Shortly after my memoir Duet with the Past was published more or less to crickets, a cardiologist informed me that I had aortic atresia, a congenital absence of the normal valvular opening from the left ventricle of the heart into the aorta. In my case, the valve wasn’t closing entirely, and was deteriorating, which meant that it would have to be replaced eventually. The news would have made for a great ending to the book, which began with a description of the infant death—due to the same condition—of my namesake. Instead, my narrative ended with a lyrical portrait of bourgeois family life—the story of a fine artist who ended up somewhere in the middle, raising sons, counting blessings and reconnecting with childhood values.

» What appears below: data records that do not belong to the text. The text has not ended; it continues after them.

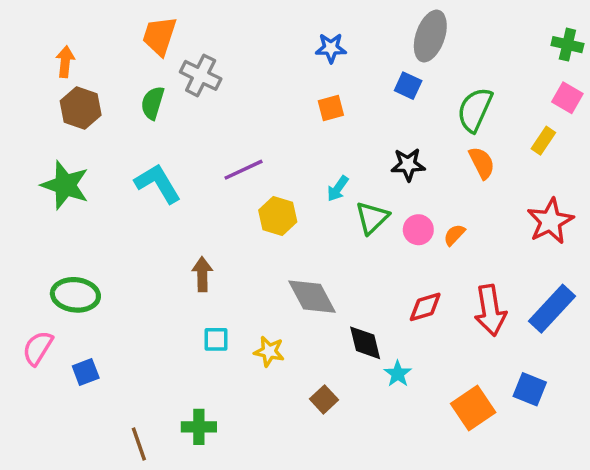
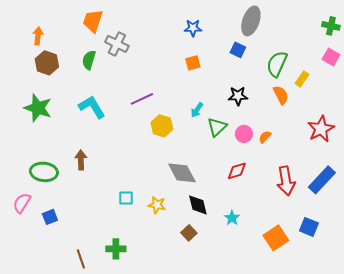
yellow rectangle: (543, 141) -> (302, 79), moved
brown arrow: (202, 274) -> (81, 160), moved
red diamond: (425, 307) -> (237, 171), moved
black diamond: (365, 343) -> (198, 205), moved

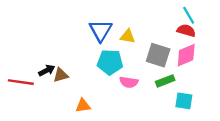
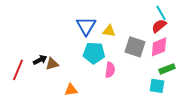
red semicircle: (186, 30) -> (159, 26), turned -56
green rectangle: (165, 81) -> (167, 69), moved
red line: (21, 82) -> (18, 70), turned -75
pink semicircle: (129, 82) -> (110, 70), turned -91

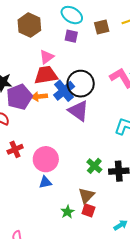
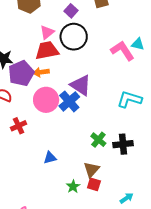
purple square: (71, 36) -> (71, 11), turned 32
black circle: (81, 84) -> (74, 37), moved
blue cross: (64, 91) -> (69, 101), moved
pink circle: (46, 159) -> (46, 100), moved

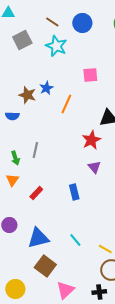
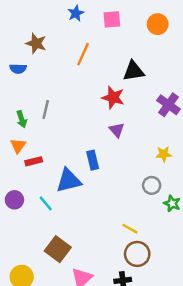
blue star: (46, 88) -> (76, 13), moved
red star: (91, 140) -> (113, 98), turned -30
red rectangle: (36, 193) -> (34, 161), moved, turned 32
blue triangle: (38, 238) -> (69, 181), moved
cyan line: (75, 240) -> (46, 203), moved

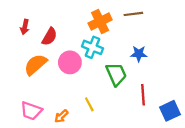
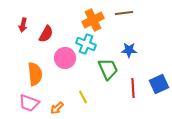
orange semicircle: (35, 65) -> (35, 74), moved, turned 125
blue square: (170, 111) -> (159, 84), moved

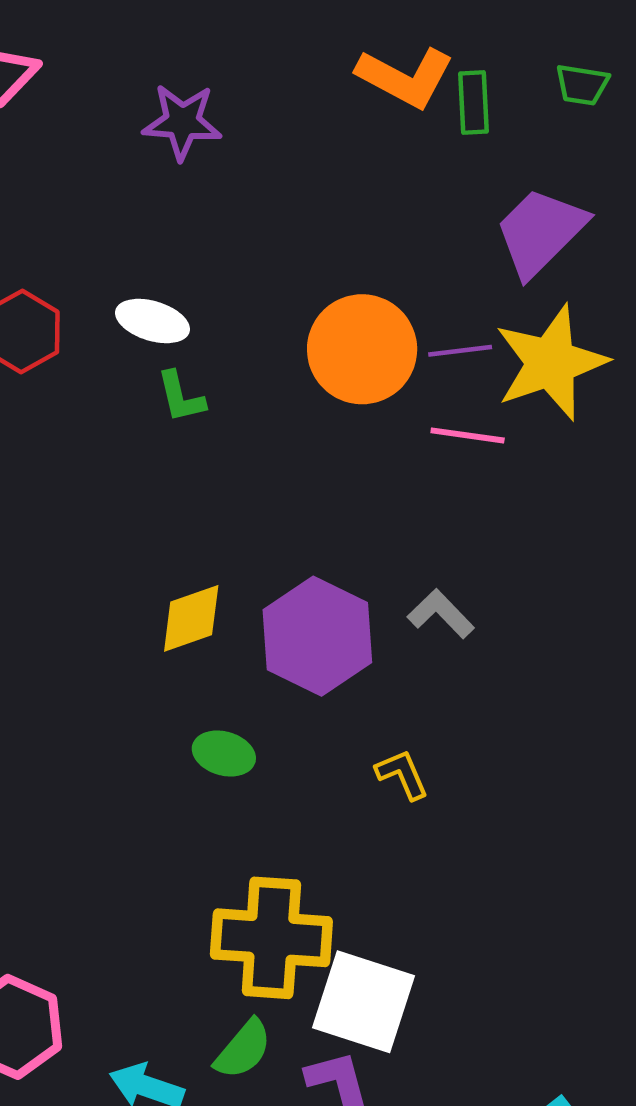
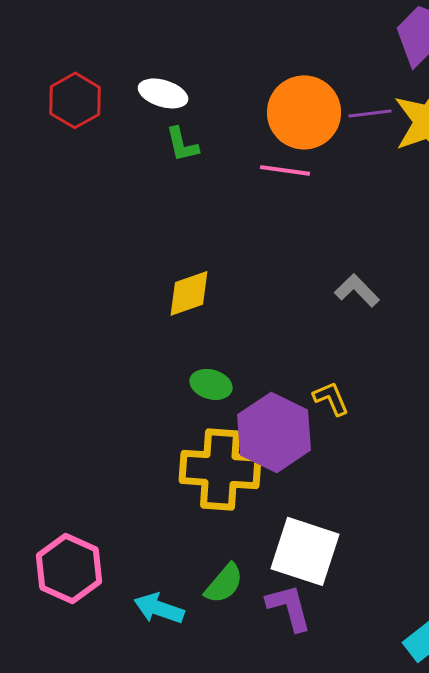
pink line: (468, 435) -> (285, 170), moved
purple hexagon: (317, 636) -> (274, 432), moved
yellow cross: (271, 938) -> (220, 469), moved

A staccato scene in the doctor’s office followed by the Patient walking out into the parking lot, distractedly pawing at his sternum (as though that would tell him anything) with one hand while processing the news and in the process dropping his keys—an apt metaphor. Curtain. It would have been an effective, full-circle first act break for a tragicomic two act Off-Broadway musical—certainly suitable for an ending to my memoir. As Orson Welles observed in the unproduced screenplay, The Brass Ring, “If you want a happy ending, that depends, of course, on where you stop your story.” And yet.
In My Lost City, Fitzgerald wrote, “I once thought that there were no second acts in American lives, but there was certainly to be a second act to New York's boom days.” Indeed, traditional theater—and episodic television—give one five acts to skid to a halt. I had only begun sketching the treatment for Orson Rehearsed when Duet with the Past was published. I was aware that it would either serve as the beginning of a new act or as the postlude to a life torso.
An opera film about a polymath artist dying of a heart attack is obviously an artistic response to the heart disease diagnosis. Orson is postmodern in its disregard for outmoded conceptions of high and low art; it exists after elitism. It isn’t that the music is eclectic, it is that the idea of style is irrelevant. It is post stylistic. As the political tool of the Big Lie roared back into civic life, I expressed the dread I felt as a citizen and father by acknowledging the arbitrariness of traditional narrative, seeking Truth in a corkscrew fashion with the Möbius strip-like dramaturgy of Orson Rehearsed. There’s no happy ending, just death. The curtain falls; the hero simply dies; a solo piano plays a ragtime tune to an empty theater.
Like a terrible vast caesura came the pandemic. The implosion / pulverization of what once constituted the “classical music world” accelerated as big institutions cancelled their seasons and musical careers simply stopped. Faith that it was all but an interval between acts seemed naive. Having finished the sixteen month process of editing the opera film of Orson, I released it into the independent film festival world and was astonished to find that particular scene vibrant and keenly anticipating a return to “normalcy.” Orson began gathering laurels, screenings, and growing legs before the audio recording was released on Naxos. It appeared that institutional support for digital visual content by necessity had increased, and a host of opera presenters, composers, and stage directors took up filmic projects. Companies realized that it costs less to film a new project and to stream it than it does to stage it in a small black box theater.
One obvious thing I have learned by publishing a memoir in middle age is that I don’t get to stop my story where I want to. This morning rain falls in heavy sheets of “white” noise and I sketch the treatment of my next opera film, 9/10. It is—despite the fact that it is set in a restaurant in Little Italy the night before the Twin Towers fell—about second acts, about what happens after the disaster. I am beginning to hear, tuning up in my imagination—very, very far off, and I could be mistaken—the primordial sound of an orchestra that doesn’t sound anything like the orchestra that I grew up loving.
Experiencing 9/11, I remember feeling during the next few years that New Yorkers struggled to begin a new act. For me, it was a new narrative that I didn’t feel as though I wanted to be a part of, so I began to think about moving away. Now, as the pandemic begins to wind down, I sense neither the beginning of the end nor the end of the beginning, but the start of just another act.
So: I choose the beginning of my second act, choose my own post-disaster narrative—one in which the Patient stops pawing at his heart, picks up the keys, and hits the road again with renewed energy because of having committed to listening, defining his weaknesses, and learning.